Task objective ->
Your reply should be an exact copy of the lines from the one that holds "uer acompanhar as posições." to the end of the data below.
+++ Data section
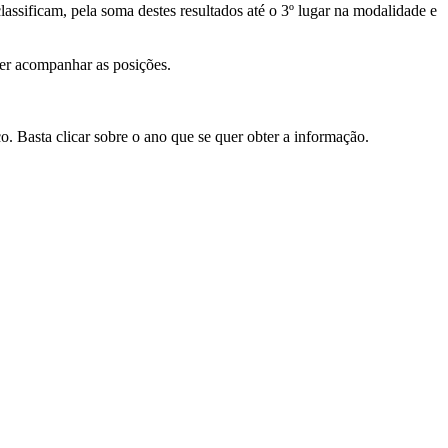
ssificam, pela soma destes resultados até o 3º lugar na modalidade e
uer acompanhar as posições.
o. Basta clicar sobre o ano que se quer obter a informação.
++++++
Completed task ->
uer acompanhar as posições.
o. Basta clicar sobre o ano que se quer obter a informação.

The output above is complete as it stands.